Tudo bem, é sabido que a eletrificação dos veículos é ainda um processo global longo, de alguns vários anos, mais lento ou mais rápido a depender do poder aquisitivo de cada mercado ou mesmo das alternativas energéticas disponíveis neles para a descarbonização da mobilidade.

De qualquer forma, a roda da indústria não pode parar e há demandas imediatas, seja por força das legislações ambientais, especialmente dos maiores polos consumidores, da concorrência ou por parte de clientes mais entusiasmados e dispostos a arcar com algum troco adicional para “rodarem limpos” por aí.

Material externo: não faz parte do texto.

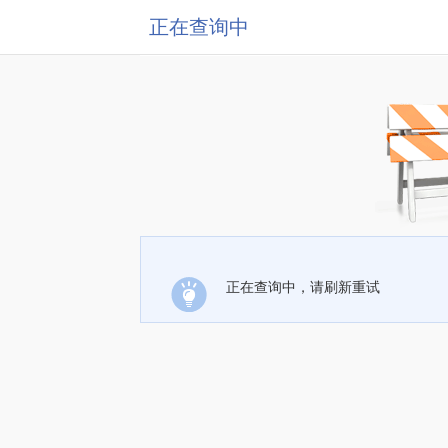
正在查询中
正在查询中，请刷新重试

Equacionar — agora — legislações, prazos, tecnologias, infraestrutura, produção e demanda tem sido o maior desafio dos fabricantes que enxergaram nos elétricos a bateria a rota preferencial, ou até exclusiva, para a descarbonização. Mas um recente aspecto deixa esse caminho ainda mais pedregoso no curto e médio prazos: o valor desses mesmos veículos usados.

Não há mercado de novos sustentável sem o de usados igualmente robusto, afirmam os especialistas. E não é o que tem ocorrido, por exemplo, na Europa, segundo maior bloco consumidor global e epicentro de políticas públicas que buscam atenuar o impacto do transporte no meio ambiente.

Os preços dos carros de segunda mão movidos exclusivamente a bateria estão muito aquém do que imaginavam parceiras importantes das montadoras, como locadoras e empresas de leasing que adquiriram esses modelos para repasse a frotas corporativas de empresas interessadas na boa imagem e nos rankings ESG.

Com a redução promocional dos preços dos novos devido ao refluxo das vendas, clientes ainda insatisfeitos e desconfiados com a infraestrutura de recarga e subsídios e incentivos aqui e acolá, mesmo que intermitentes, à compra dos zero km, a desvalorização do elétrico usado é maior do que se imaginava inicialmente.

Como mostra reportagem da publicação especializada Automotive News Europe, os valores pedidos por alguns elétricos usados recuaram quase um terço no último ano.

É o caso, por exemplo, do Tesla Model 3 e do Audi e-tron, ambos com quedas superiores a 29%. Mas mesmo modelos “mais populares” também amargam tombos tão vexatórios quanto. O preço de um Volkswagen ID.3 usado recuou 25% e do Renault Zoe, 26%.

Com cotações cada vez mais declinantes, revendê-los, portanto, não tem sido bom negócio para as empresas de leasing, que já estão solicitando ajuda das próprias montadoras para atenuar financeiramente essas depreciações.

Algumas de suas clientes foram mais longe e já desmobilizaram parte da frota de elétricos — como a gigante locadora Hertz, em janeiro, que abriu mão de 20 mil unidades — e deixaram de ofertá-los a funcionários.

É justo questionar então o que acontecerá com os preços desses mesmos usados quando negociados como produtos de terceira mão, com menor período de garantia pela frente.

Mais: quando, simultaneamente, tecnologias mais eficientes já estarão disponíveis em grande escala e até por preços menores, como as baterias de estado sólido.

A obsolescência e o mercado não poupam nada, nem mesmo as boas intenções.